Decoding the EVM: How We Index Traces And Logs Without ABIs

Decoding the EVM

By Joel Nordell, Lead Accounting Engineer

At Unit 410, we’re obsessed with building a complete and accurate picture of on-chain accounting activity for our clients. This mission requires us to translate the raw, cryptic data from the Ethereum Virtual Machine (EVM) into a clear accounting narrative. To provide meaningful support, we need to understand the function calls (traces) and events (logs) emitted by smart contracts. The traditional approach to this problem relies on Application Binary Interfaces (ABIs), which are JSON files that describe a contract’s functions and events.

However, in my experience, relying on ABIs introduces a significant bottleneck. They aren’t always available, especially for new or closed-source contracts. Managing a large number of them is a complex task in itself, and an outdated ABI can be worse than no ABI at all. We needed a better way—a system that could decode EVM data universally and at scale.

This post explores how we built a robust and scalable decoding pipeline that does not depend on ABIs. I’ll walk through the basics of EVM data, the specific challenges that led us to this approach, and the innovative solutions we implemented to overcome them.

EVM Signatures 101: The Hashing Problem

To understand our approach, one first needs to understand how the EVM identifies functions and events. Every function and event in a smart contract has a “signature.” For a function, this is its name and argument types (e.g., transfer(address,uint256)). For an event, it’s the same pattern (e.g., Transfer(address,address,uint256)).

This signature text is then hashed using Keccak-256. It’s critical to understand that this is a one-way encoding; it is computationally impossible to reverse the hash to get the original signature. This is the foundational challenge of ABI-less decoding. Given the correct signature, we can decode the binary data, but how do we find the signature (without using an ABI) when all we have is a hash?

For Events: The full 32-byte hash is used as the first “topic” (topic0) of a log. Because the full hash is used, it is effectively unique for all practical purposes. A collision is theoretically possible, but so astronomically unlikely that we can reasonably treat it as a unique identifier.

For Functions: The process is different, and this is where the main problem arises. The Keccak-256 hash of the function signature is truncated to just the first 4 bytes. This 4-byte value is called the “function selector.” Because of this severe truncation, it is not a rare or theoretical problem for different function signatures to have the same selector—it’s a common, practical issue known as a “hash collision.”

This ambiguity is more than a data-parsing nuisance; it’s a security vulnerability.

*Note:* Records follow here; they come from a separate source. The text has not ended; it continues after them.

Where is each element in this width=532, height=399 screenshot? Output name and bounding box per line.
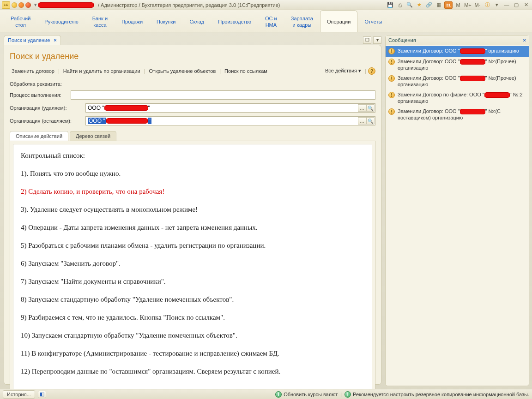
label-processing: Обработка реквизита: [10, 81, 62, 87]
desc-item: 2) Сделать копию, и проверить, что она р… [21, 187, 364, 197]
print-icon[interactable]: ⎙ [396, 1, 404, 9]
message-item[interactable]: !Заменили Договор по фирме: ООО "" №:2 о… [386, 90, 529, 107]
status-bar: История... ◧ i Обновить курсы валют | i … [0, 389, 532, 399]
nav-item-4[interactable]: Покупки [150, 10, 182, 32]
redacted-text [484, 92, 510, 98]
message-item[interactable]: !Заменили Договор: ООО "" №:(Прочее) орг… [386, 73, 529, 90]
desc-item: 12) Перепроводим данные по "оставшимся" … [21, 367, 364, 376]
all-actions-dropdown[interactable]: Все действия ▾ [323, 67, 363, 75]
doc-tab-label: Поиск и удаление [8, 37, 50, 43]
favorite-icon[interactable]: ★ [415, 1, 423, 9]
window-title: / Администратор / Бухгалтерия предприяти… [98, 2, 280, 8]
redacted-company-name [38, 2, 94, 8]
right-pane: Сообщения × !Заменили Договор: ООО "" ор… [384, 32, 532, 389]
desc-item: 6) Запускаем "Заменить договор". [21, 259, 364, 268]
message-item[interactable]: !Заменили Договор: ООО "" №:(С поставщик… [386, 107, 529, 123]
org-remove-input[interactable]: ООО " " … 🔍 [85, 103, 375, 113]
nav-item-10[interactable]: Отчеты [357, 10, 389, 32]
desc-item: 8) Запускаем стандартную обработку "Удал… [21, 295, 364, 304]
label-progress: Процесс выполнения: [10, 92, 68, 98]
messages-close-icon[interactable]: × [523, 37, 526, 43]
message-text: Заменили Договор по фирме: ООО "" №:2 ор… [398, 91, 526, 104]
nav-item-0[interactable]: Рабочий стол [4, 10, 37, 32]
tab-desc[interactable]: Описание действий [10, 131, 68, 141]
cmd-search-refs[interactable]: Поиск по ссылкам [223, 67, 269, 75]
doc-menu-icon[interactable]: ▾ [373, 36, 381, 44]
cmd-replace-contract[interactable]: Заменить договор [10, 67, 56, 75]
row-org-keep: Организация (оставляем): ООО " " … 🔍 [10, 116, 375, 125]
maximize-icon[interactable]: ▢ [512, 1, 520, 9]
warning-icon: ! [388, 75, 395, 82]
desc-item: 10) Запускаем стандартную обработку "Уда… [21, 331, 364, 340]
description-box[interactable]: Контрольный список:1). Понять что это во… [13, 144, 372, 392]
doc-new-window-icon[interactable]: ❐ [363, 36, 371, 44]
nav-item-7[interactable]: ОС и НМА [258, 10, 284, 32]
save-icon[interactable]: 💾 [386, 1, 394, 9]
refresh-rates-link[interactable]: i Обновить курсы валют [275, 391, 338, 398]
org-remove-select-button[interactable]: … [358, 104, 366, 112]
nav-item-2[interactable]: Банк и касса [85, 10, 115, 32]
cmd-open-deletion[interactable]: Открыть удаление объектов [147, 67, 218, 75]
tab-tree[interactable]: Дерево связей [70, 131, 116, 141]
traffic-light-max-icon[interactable] [18, 2, 24, 8]
warning-icon: ! [388, 92, 395, 98]
desc-item: 4) Операции - Даты запрета изменения дан… [21, 223, 364, 232]
redacted-org-keep [106, 118, 148, 124]
message-text: Заменили Договор: ООО "" организацию [398, 48, 519, 54]
redacted-text [460, 48, 485, 54]
desc-item: 1). Понять что это вообще нужно. [21, 169, 364, 179]
nav-item-6[interactable]: Производство [211, 10, 258, 32]
org-keep-input[interactable]: ООО " " … 🔍 [85, 116, 375, 125]
messages-panel: Сообщения × !Заменили Договор: ООО "" ор… [385, 35, 529, 386]
message-item[interactable]: !Заменили Договор: ООО "" №:(Прочее) орг… [386, 57, 529, 73]
close-icon[interactable]: ✕ [522, 1, 530, 9]
info-icon: i [275, 391, 282, 398]
org-remove-open-button[interactable]: 🔍 [366, 104, 375, 112]
about-icon[interactable]: ⓘ [483, 1, 491, 9]
minimize-icon[interactable]: — [502, 1, 511, 9]
doc-tab-search-delete[interactable]: Поиск и удаление × [4, 35, 61, 45]
warning-icon: ! [388, 108, 395, 115]
calculator-icon[interactable]: ▦ [435, 1, 443, 9]
message-text: Заменили Договор: ООО "" №:(С поставщико… [398, 108, 526, 121]
progress-input[interactable] [71, 90, 375, 100]
dropdown-icon[interactable]: ▾ [493, 1, 501, 9]
window-list-icon[interactable]: ◧ [38, 391, 46, 398]
nav-item-9[interactable]: Операции [320, 10, 357, 32]
warning-icon: ! [388, 48, 395, 54]
org-keep-select-button[interactable]: … [358, 117, 366, 125]
memory-m-button[interactable]: M [454, 1, 462, 9]
page-title: Поиск и удаление [10, 52, 375, 61]
history-button[interactable]: История... [3, 390, 35, 399]
cmd-find-delete-by-org[interactable]: Найти и удалить по организации [61, 67, 142, 75]
row-org-remove: Организация (удаляем): ООО " " … 🔍 [10, 103, 375, 113]
links-icon[interactable]: 🔗 [425, 1, 433, 9]
traffic-light-close-icon[interactable] [25, 2, 31, 8]
left-pane: Поиск и удаление × ❐ ▾ Поиск и удаление … [0, 32, 384, 389]
desc-item: 9) Разбираемся с тем, что не удалилось. … [21, 313, 364, 322]
messages-title: Сообщения [388, 37, 416, 43]
doc-body: Поиск и удаление Заменить договор | Найт… [4, 45, 381, 385]
traffic-light-min-icon[interactable] [12, 2, 17, 8]
doc-tab-close-icon[interactable]: × [54, 37, 56, 43]
nav-item-5[interactable]: Склад [182, 10, 211, 32]
org-keep-open-button[interactable]: 🔍 [366, 117, 375, 125]
help-icon[interactable]: ? [368, 67, 375, 75]
preview-icon[interactable]: 🔍 [405, 1, 414, 9]
nav-item-3[interactable]: Продажи [115, 10, 150, 32]
nav-item-1[interactable]: Руководителю [37, 10, 85, 32]
redacted-org-remove [104, 105, 148, 111]
label-org-remove: Организация (удаляем): [10, 105, 83, 111]
info-icon: i [345, 391, 351, 398]
calendar-icon[interactable]: 31 [444, 1, 453, 9]
history-dropdown-icon[interactable]: ▾ [34, 2, 37, 8]
memory-mplus-button[interactable]: M+ [464, 1, 472, 9]
message-item[interactable]: !Заменили Договор: ООО "" организацию [386, 46, 529, 57]
row-processing: Обработка реквизита: [10, 81, 375, 87]
memory-mminus-button[interactable]: M- [473, 1, 482, 9]
desc-item: 3). Удаление следует осуществлять в моно… [21, 205, 364, 214]
nav-item-8[interactable]: Зарплата и кадры [284, 10, 320, 32]
label-org-keep: Организация (оставляем): [10, 118, 83, 124]
redacted-text [460, 59, 485, 65]
backup-recommend-link[interactable]: i Рекомендуется настроить резервное копи… [345, 391, 529, 398]
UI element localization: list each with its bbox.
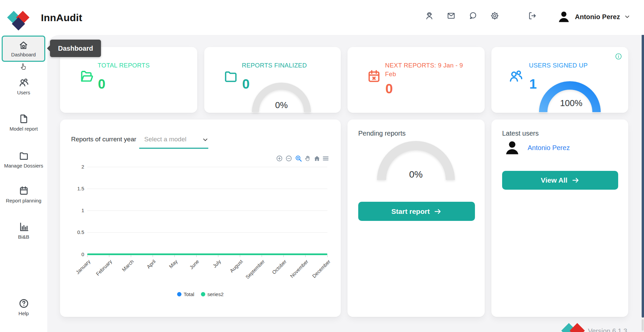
latest-user-name-link[interactable]: Antonio Perez	[528, 144, 570, 152]
sidebar-item-label: Help	[18, 311, 29, 316]
start-report-label: Start report	[391, 207, 430, 216]
home-icon	[18, 40, 29, 50]
x-axis-label: November	[289, 258, 309, 279]
select-underline	[139, 148, 208, 149]
box-zoom-icon[interactable]	[295, 155, 302, 162]
menu-icon[interactable]	[322, 155, 329, 162]
series2-line	[87, 253, 327, 255]
gauge-value: 0%	[252, 100, 311, 110]
sidebar-item-label: Model report	[9, 126, 38, 132]
x-axis-label: August	[229, 258, 244, 274]
folder-icon	[18, 150, 29, 161]
y-tick-label: 2	[67, 164, 84, 170]
logout-icon[interactable]	[528, 11, 537, 20]
sidebar-item-label: Users	[17, 90, 30, 95]
chat-icon[interactable]	[468, 11, 478, 20]
x-tick	[262, 255, 262, 257]
x-tick	[305, 255, 306, 257]
settings-icon[interactable]	[490, 11, 499, 20]
info-icon[interactable]	[615, 53, 622, 60]
card-value: 0	[242, 77, 250, 92]
x-axis-label: October	[271, 258, 287, 275]
users-signed-up-card: USERS SIGNED UP 1 100%	[491, 47, 628, 113]
panel-title: Latest users	[502, 130, 539, 137]
x-axis-label: February	[95, 258, 113, 277]
x-tick	[153, 255, 153, 257]
x-axis-label: May	[168, 258, 178, 269]
calendar-icon	[18, 185, 29, 196]
x-tick	[327, 255, 328, 257]
x-axis-label: March	[121, 258, 135, 272]
x-axis-label: April	[146, 258, 157, 270]
mail-icon[interactable]	[446, 11, 456, 20]
sidebar-item-label: Manage Dossiers	[4, 163, 43, 169]
sidebar-item-label: Dashboard	[11, 52, 36, 57]
sidebar-item-bib[interactable]: Bi&B	[0, 222, 47, 240]
zoom-out-icon[interactable]	[285, 155, 292, 162]
main-content: TOTAL REPORTS 0 REPORTS FINALIZED 0 0%	[47, 35, 644, 332]
legend-label: series2	[207, 291, 223, 297]
card-title: NEXT REPORTS: 9 Jan - 9 Feb	[385, 61, 466, 79]
gridline	[87, 167, 327, 167]
sidebar-item-manage-dossiers[interactable]: Manage Dossiers	[0, 150, 47, 169]
card-value: 0	[385, 81, 393, 96]
x-tick	[131, 255, 131, 257]
sidebar-item-label: Report planning	[6, 198, 42, 203]
bar-chart-icon	[18, 222, 29, 232]
y-tick-label: 1	[67, 207, 84, 213]
version-text: Version 6.1.3	[588, 327, 627, 332]
sidebar-item-label: Bi&B	[18, 234, 29, 240]
chevron-down-icon	[624, 13, 631, 20]
sidebar: Dashboard Users Model report	[0, 35, 47, 332]
pan-icon[interactable]	[304, 155, 312, 162]
card-title: TOTAL REPORTS	[98, 61, 181, 70]
reports-finalized-card: REPORTS FINALIZED 0 0%	[204, 47, 341, 113]
document-icon	[18, 113, 29, 124]
x-tick	[283, 255, 284, 257]
dashboard-tooltip: Dashboard	[50, 40, 101, 57]
scrollbar-track	[641, 29, 644, 332]
legend-item-series2[interactable]: series2	[201, 291, 223, 297]
model-select[interactable]: Select a model	[139, 134, 210, 148]
sidebar-item-dashboard[interactable]: Dashboard	[2, 36, 45, 62]
scrollbar-thumb[interactable]	[642, 30, 644, 318]
scrollbar-end	[642, 319, 644, 331]
users-icon	[18, 77, 29, 88]
sidebar-item-users[interactable]: Users	[0, 77, 47, 95]
sidebar-item-help[interactable]: Help	[0, 298, 47, 316]
legend-label: Total	[183, 291, 194, 297]
calendar-x-icon	[366, 68, 382, 84]
card-value: 1	[529, 77, 537, 92]
legend-dot-blue	[177, 292, 181, 296]
folder-open-icon	[79, 68, 94, 84]
y-tick-label: 0.5	[67, 229, 84, 235]
x-tick	[218, 255, 218, 257]
latest-user-row: Antonio Perez	[503, 138, 618, 157]
folder-icon	[223, 68, 238, 84]
legend-dot-green	[201, 292, 205, 296]
x-axis-label: December	[311, 258, 331, 279]
y-tick-label: 1.5	[67, 186, 84, 191]
x-tick	[174, 255, 175, 257]
brand-title: InnAudit	[41, 12, 82, 23]
user-name: Antonio Perez	[575, 13, 620, 21]
start-report-button[interactable]: Start report	[358, 202, 475, 221]
zoom-in-icon[interactable]	[276, 155, 283, 162]
legend-item-total[interactable]: Total	[177, 291, 194, 297]
reset-home-icon[interactable]	[313, 155, 321, 162]
users-icon	[508, 68, 524, 84]
model-select-placeholder: Select a model	[144, 136, 186, 143]
support-icon[interactable]	[425, 11, 434, 20]
x-axis-label: July	[212, 258, 222, 269]
innaudit-logo-icon	[7, 11, 31, 32]
view-all-button[interactable]: View All	[502, 171, 618, 190]
user-menu[interactable]: Antonio Perez	[557, 8, 634, 26]
sidebar-item-report-planning[interactable]: Report planning	[0, 185, 47, 203]
card-title: REPORTS FINALIZED	[242, 61, 326, 70]
card-value: 0	[98, 77, 105, 92]
sidebar-item-model-report[interactable]: Model report	[0, 113, 47, 132]
next-reports-card: NEXT REPORTS: 9 Jan - 9 Feb 0	[347, 47, 485, 113]
x-tick	[109, 255, 109, 257]
card-title: USERS SIGNED UP	[529, 61, 613, 70]
gridline	[87, 232, 327, 233]
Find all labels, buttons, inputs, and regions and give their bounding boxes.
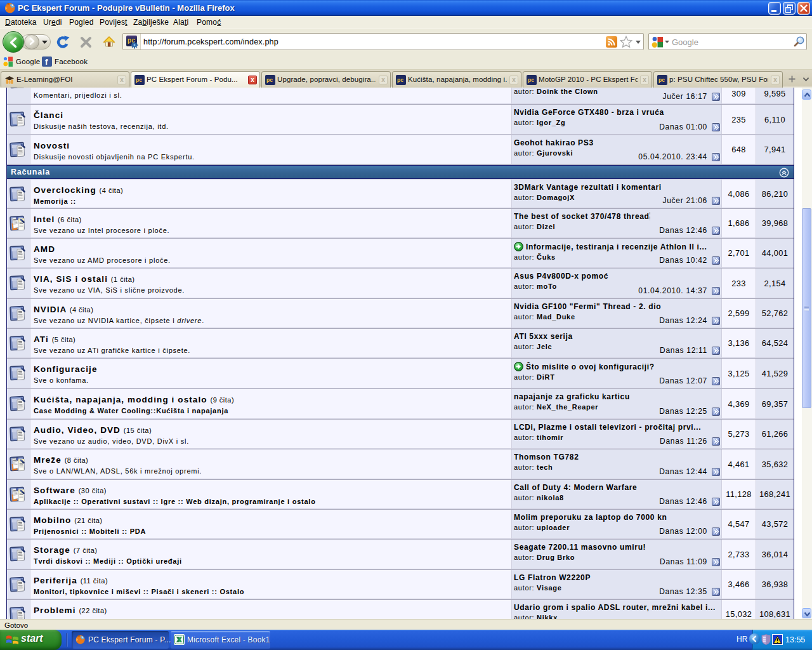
svg-text:pc: pc (266, 77, 273, 83)
svg-text:pc: pc (397, 77, 403, 83)
svg-text:pc: pc (136, 77, 142, 83)
svg-text:pc: pc (528, 77, 534, 83)
svg-text:pc: pc (658, 77, 665, 83)
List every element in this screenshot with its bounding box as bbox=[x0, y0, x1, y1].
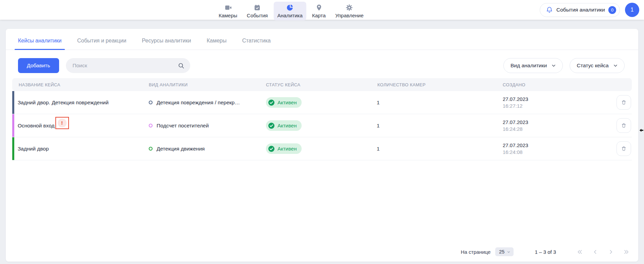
first-page-button[interactable] bbox=[576, 248, 583, 256]
status-label: Активен bbox=[278, 146, 297, 152]
col-camera-count: КОЛИЧЕСТВО КАМЕР bbox=[372, 82, 497, 87]
camera-count-cell: 1 bbox=[372, 100, 497, 106]
content-card: Кейсы аналитики События и реакции Ресурс… bbox=[6, 29, 638, 262]
search-input[interactable] bbox=[66, 58, 190, 73]
case-color-bar bbox=[12, 137, 14, 160]
case-name: Задний двор bbox=[18, 146, 49, 152]
case-status-filter[interactable]: Статус кейса bbox=[570, 58, 625, 73]
status-label: Активен bbox=[278, 100, 297, 105]
case-name: Задний двор. Детекция повреждений bbox=[18, 100, 109, 106]
nav-item-map[interactable]: Карта bbox=[308, 2, 329, 20]
table-row[interactable]: Задний двор. Детекция повреждений Детекц… bbox=[12, 91, 632, 114]
case-status-filter-label: Статус кейса bbox=[577, 63, 609, 69]
case-name-cell: Задний двор bbox=[12, 146, 143, 152]
check-circle-icon bbox=[268, 122, 275, 129]
trash-icon bbox=[621, 100, 627, 105]
analytics-type-cell: Детекция движения bbox=[143, 146, 261, 152]
status-cell: Активен bbox=[261, 143, 372, 154]
analytics-type-label: Детекция движения bbox=[157, 146, 205, 152]
created-date: 27.07.2023 bbox=[503, 96, 603, 103]
nav-item-events[interactable]: События bbox=[243, 2, 272, 20]
nav-label: Камеры bbox=[219, 13, 237, 18]
bell-icon bbox=[546, 6, 553, 14]
trash-icon bbox=[621, 123, 627, 128]
status-badge: Активен bbox=[266, 143, 302, 154]
user-avatar[interactable]: 1 bbox=[625, 3, 639, 17]
analytics-type-icon bbox=[149, 101, 153, 104]
nav-label: Управление bbox=[335, 13, 363, 18]
created-cell: 27.07.2023 16:24:28 bbox=[497, 119, 603, 133]
cases-table: НАЗВАНИЕ КЕЙСА ВИД АНАЛИТИКИ СТАТУС КЕЙС… bbox=[6, 73, 638, 244]
last-page-button[interactable] bbox=[623, 248, 630, 256]
topbar-right-group: События аналитики 0 1 bbox=[540, 3, 639, 17]
toolbar: Добавить Вид аналитики Статус кейса bbox=[6, 50, 638, 73]
analytics-type-filter[interactable]: Вид аналитики bbox=[503, 58, 563, 73]
nav-item-analytics[interactable]: Аналитика bbox=[274, 2, 306, 20]
created-time: 16:24:28 bbox=[503, 126, 603, 133]
page-range-label: 1 – 3 of 3 bbox=[535, 249, 556, 255]
delete-button[interactable] bbox=[616, 141, 631, 156]
prev-page-button[interactable] bbox=[591, 248, 599, 256]
analytics-type-icon bbox=[149, 124, 153, 127]
pagination-bar: На странице 25 1 – 3 of 3 bbox=[6, 244, 638, 262]
analytics-type-label: Детекция повреждения / перекр… bbox=[157, 100, 240, 106]
status-badge: Активен bbox=[266, 97, 302, 108]
col-case-status: СТАТУС КЕЙСА bbox=[261, 82, 372, 87]
analytics-tabs: Кейсы аналитики События и реакции Ресурс… bbox=[6, 29, 638, 50]
top-bar: Камеры События Аналитика Карта bbox=[0, 0, 644, 20]
created-date: 27.07.2023 bbox=[503, 119, 603, 126]
main-nav: Камеры События Аналитика Карта bbox=[215, 2, 368, 20]
pager-controls bbox=[576, 248, 630, 256]
tab-analytics-resources[interactable]: Ресурсы аналитики bbox=[139, 34, 195, 50]
case-name: Основной вход bbox=[18, 123, 55, 129]
next-page-button[interactable] bbox=[607, 248, 614, 256]
case-name-cell: Задний двор. Детекция повреждений bbox=[12, 100, 143, 106]
status-cell: Активен bbox=[261, 97, 372, 108]
per-page-label: На странице bbox=[461, 249, 490, 255]
mouse-cursor-icon bbox=[639, 128, 644, 134]
status-badge: Активен bbox=[266, 120, 302, 131]
pie-chart-icon bbox=[286, 4, 294, 12]
tab-cameras[interactable]: Камеры bbox=[203, 34, 230, 50]
analytics-type-cell: Подсчет посетителей bbox=[143, 123, 261, 129]
created-time: 16:24:08 bbox=[503, 149, 603, 156]
created-cell: 27.07.2023 16:27:12 bbox=[497, 96, 603, 109]
add-button[interactable]: Добавить bbox=[18, 58, 59, 73]
analytics-events-button[interactable]: События аналитики 0 bbox=[540, 3, 620, 17]
tab-statistics[interactable]: Статистика bbox=[239, 34, 274, 50]
events-count-badge: 0 bbox=[608, 6, 616, 14]
delete-button[interactable] bbox=[616, 118, 631, 133]
nav-item-management[interactable]: Управление bbox=[332, 2, 367, 20]
created-date: 27.07.2023 bbox=[503, 142, 603, 149]
delete-button[interactable] bbox=[616, 95, 631, 110]
check-circle-icon bbox=[268, 99, 275, 106]
per-page-select[interactable]: 25 bbox=[495, 247, 514, 256]
error-exclamation-icon: ! bbox=[58, 119, 67, 127]
created-time: 16:27:12 bbox=[503, 103, 603, 109]
nav-label: События bbox=[247, 13, 268, 18]
search-icon[interactable] bbox=[178, 62, 184, 69]
col-analytics-type: ВИД АНАЛИТИКИ bbox=[143, 82, 261, 87]
tab-events-reactions[interactable]: События и реакции bbox=[74, 34, 130, 50]
actions-cell bbox=[611, 95, 632, 110]
status-cell: Активен bbox=[261, 120, 372, 131]
chevron-down-icon bbox=[551, 63, 556, 68]
calendar-check-icon bbox=[253, 4, 261, 12]
actions-cell bbox=[611, 118, 632, 133]
created-cell: 27.07.2023 16:24:08 bbox=[497, 142, 603, 156]
chevron-down-icon bbox=[507, 250, 511, 254]
error-mark: ! bbox=[61, 120, 63, 126]
analytics-type-icon bbox=[149, 147, 153, 151]
table-row[interactable]: Основной вход ! Подсчет посетителей Акти… bbox=[12, 114, 632, 137]
status-label: Активен bbox=[278, 123, 297, 128]
nav-label: Аналитика bbox=[278, 13, 303, 18]
tab-analytics-cases[interactable]: Кейсы аналитики bbox=[15, 34, 65, 50]
check-circle-icon bbox=[268, 145, 275, 152]
map-pin-icon bbox=[315, 4, 323, 12]
table-row[interactable]: Задний двор Детекция движения Активен 1 … bbox=[12, 137, 632, 160]
analytics-type-cell: Детекция повреждения / перекр… bbox=[143, 100, 261, 106]
table-header: НАЗВАНИЕ КЕЙСА ВИД АНАЛИТИКИ СТАТУС КЕЙС… bbox=[12, 78, 632, 91]
camera-icon bbox=[224, 4, 232, 12]
nav-item-cameras[interactable]: Камеры bbox=[215, 2, 241, 20]
col-case-name: НАЗВАНИЕ КЕЙСА bbox=[12, 82, 143, 87]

Malicious actors can deliberately craft contracts with function signatures that collide with common, legitimate ones (like transfer(address,uint256)). Their goal is to trick users and wallets into misinterpreting a malicious transaction as a benign one, a technique often used in phishing and other scams. A robust decoding system must be able to navigate this ambiguity to address these risks by providing a clear and accurate picture of what a transaction is truly doing.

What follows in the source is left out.